Eso nos habla directamente de la vigencia del autor y su sistema narrativo —calificado, sí, de tecno–thriller, a falta de un término mejor y que no engloba ni de lejos todo lo que el autor representa—. El regreso de la muerte que el mago Crichton había preparado consistió en tres partes: las dos primeras con la edición póstuma de Latitudes piratas, más bien breve, y de Micro, que no logró terminar en vida —ni en muerte, claro—, y la tercera, como gran número final, ahora en castellano a sólo meses de su publicación en inglés: la gran novela Dientes de dragón. Desde luego la dificultad de darle una vuelta de tuerca a uno de sus temas favoritos, además del detalle de publicar desde la tumba, consistía en abandonar la literatura de anticipación de sus dos obras en torno al asunto, y adentrarse en una guerra intelectual muy famosa en su momento protagonizada por dos científicos que la historia tiene muy bien registrados, Othniel Charles Marsh y Edward Drinker Cope, paleontólogos, que en el último tercio del siglo XIX echaron mano de todos los métodos a sus alcance, deportivos y antideportivos, para determinar quién era el mejor, el que más hallazgos de fósiles de distintas variantes de los dinosaurios lograría. Las peripecias y las guarradas de ambos, documentadas en muchas más fuentes de las casi 40 que ofrece el autor al final del volumen, merecían una novela a su altura. Sin ese par de titanes de la ciencia, y pese a las fregaderas que uno a otro se marcaron, la paleontología de hoy no sería lo que es. Y sólo un científico como nuestro escritor podía narrar bien todo aquello, de una vez por todas.

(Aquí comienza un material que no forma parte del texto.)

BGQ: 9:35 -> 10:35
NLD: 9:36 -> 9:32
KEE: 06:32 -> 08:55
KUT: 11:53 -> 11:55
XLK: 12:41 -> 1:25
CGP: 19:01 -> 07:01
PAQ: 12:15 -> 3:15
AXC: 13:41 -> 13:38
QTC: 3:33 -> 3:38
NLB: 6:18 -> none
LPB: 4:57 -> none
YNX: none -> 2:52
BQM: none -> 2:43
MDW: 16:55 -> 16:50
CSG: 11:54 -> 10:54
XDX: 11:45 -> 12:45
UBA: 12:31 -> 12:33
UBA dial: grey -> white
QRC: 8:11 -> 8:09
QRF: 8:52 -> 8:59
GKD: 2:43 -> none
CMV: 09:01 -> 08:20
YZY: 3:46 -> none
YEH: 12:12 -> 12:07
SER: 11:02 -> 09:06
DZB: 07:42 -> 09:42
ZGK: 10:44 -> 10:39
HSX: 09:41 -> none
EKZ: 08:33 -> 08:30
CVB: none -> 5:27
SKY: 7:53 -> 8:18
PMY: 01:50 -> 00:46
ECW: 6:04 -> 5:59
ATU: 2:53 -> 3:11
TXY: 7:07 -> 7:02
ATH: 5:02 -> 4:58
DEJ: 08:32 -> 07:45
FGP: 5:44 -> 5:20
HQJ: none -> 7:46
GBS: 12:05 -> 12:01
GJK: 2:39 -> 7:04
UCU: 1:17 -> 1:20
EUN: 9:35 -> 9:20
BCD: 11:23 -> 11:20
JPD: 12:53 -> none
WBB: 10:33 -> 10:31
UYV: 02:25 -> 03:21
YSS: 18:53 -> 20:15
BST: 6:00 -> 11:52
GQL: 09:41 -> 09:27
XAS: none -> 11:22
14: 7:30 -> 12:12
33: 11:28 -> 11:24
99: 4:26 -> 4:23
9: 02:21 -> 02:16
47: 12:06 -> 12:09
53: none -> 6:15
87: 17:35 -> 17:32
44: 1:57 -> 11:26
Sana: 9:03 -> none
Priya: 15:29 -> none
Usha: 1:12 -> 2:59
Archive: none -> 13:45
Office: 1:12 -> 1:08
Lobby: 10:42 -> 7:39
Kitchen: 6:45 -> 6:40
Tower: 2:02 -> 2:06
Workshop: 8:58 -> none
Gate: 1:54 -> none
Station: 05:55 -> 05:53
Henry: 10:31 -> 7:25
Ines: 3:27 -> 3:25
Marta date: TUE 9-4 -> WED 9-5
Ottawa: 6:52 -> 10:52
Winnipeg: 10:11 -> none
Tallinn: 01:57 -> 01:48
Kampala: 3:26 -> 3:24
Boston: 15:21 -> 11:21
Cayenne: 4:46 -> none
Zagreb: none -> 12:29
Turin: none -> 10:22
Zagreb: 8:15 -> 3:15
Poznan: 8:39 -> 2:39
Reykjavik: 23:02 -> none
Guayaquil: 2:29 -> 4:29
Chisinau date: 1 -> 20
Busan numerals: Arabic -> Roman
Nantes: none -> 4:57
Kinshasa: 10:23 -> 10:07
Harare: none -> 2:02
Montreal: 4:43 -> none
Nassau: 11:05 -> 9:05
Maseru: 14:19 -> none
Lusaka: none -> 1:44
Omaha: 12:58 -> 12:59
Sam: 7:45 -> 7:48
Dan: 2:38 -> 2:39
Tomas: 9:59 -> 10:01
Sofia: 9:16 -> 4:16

La actriz Sherri Crichton, con quien el escritor estuvo casado luego de algunos desencuentros matrimoniales, es quien logró para el lector el difícil acto de la resurrección de su esposo, junto con él. Escribe la señora Sherri en un apartado al cierre del libro: “Hacer honor al legado de Michael ha sido mi objetivo desde su fallecimiento (…) Tras leer el manuscrito —en sus archivos— sólo pude describir Dientes de dragón como ‘puro Crichton’. Contiene la voz de Michael y su amor por la historia, la investigación y la ciencia, todo ello entretejido en forma dinámica en un relato épico (…) Publicar Dientes de dragón ha sido un trabajo de amor”.

A lo largo de las 320 páginas que implica Dientes de dragón, verá el querido lector que resucitar luego de 10 años en la tumba no es nada sencillo, pero para quienes te han querido y respetado es un abrazo a la distancia y un entrañable gesto de caballerosidad.